Ano passado estive na capital do Vietnã, Hanói, e, na época, um amigo (virtual) morava em Hong Kong e sugeriu uma visita, já que ficava a apenas uma hora de avião. Acabei rejeitando o convite, uma vez que todos os voos estavam comprados, entretanto, a ideia plantada persistiu.

Um ano após, na elaboração do roteiro de viagem, lá estava a Ásia, que se tornou o meu continente preferido, e Hong Kong figurava entre os destinos que visitaria. 

Hong Kong Dólar
Hong Kong é uma das duas regiões administrativas da China (a outra é Macau), tem bandeira e moeda própria, o Hong Kong Dollar (1 dólar americano = 7,75 HK dólares). E a melhor parte: não exige visto para brasileiros (ao contrário da China). Em razão do domínio britânico, que perdurou por longos anos, o idioma oficial é o inglês e o chinês (tradicionalmente o cantonês).

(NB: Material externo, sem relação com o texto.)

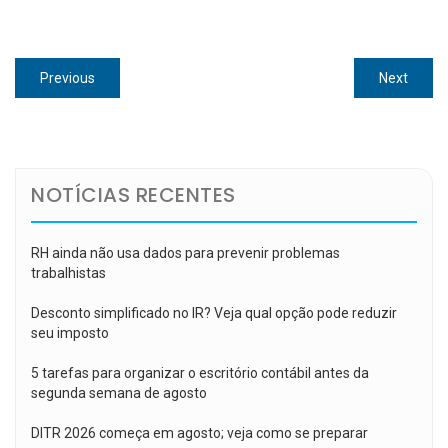
Navegação
Previous
Next
Previous
Next
de
post:
post:
Post
NOTÍCIAS RECENTES
RH ainda não usa dados para prevenir problemas
trabalhistas
Desconto simplificado no IR? Veja qual opção pode reduzir
seu imposto
5 tarefas para organizar o escritório contábil antes da
segunda semana de agosto
DITR 2026 começa em agosto; veja como se preparar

Não foi uma tarefa fácil encontrar um hotel bem localizado com uma tarifa barata. Escolhi o Hotel ibis Hong Kong Central and Sheung Wan, que ficava a 10 minutos andando do metrô, numa região central. É necessário pesquisar e avaliar o tempo que ficará na cidade antes de escolher a hospedagem. Hong Kong é formada por ilhas. O hotel supracitado fica em Hong Kong Island, a ilha mais charmosa é Kowloon (região da  Avenida das Estrelas) e a ilha do aeroporto, Disneyland e Grande Buda é Lantau.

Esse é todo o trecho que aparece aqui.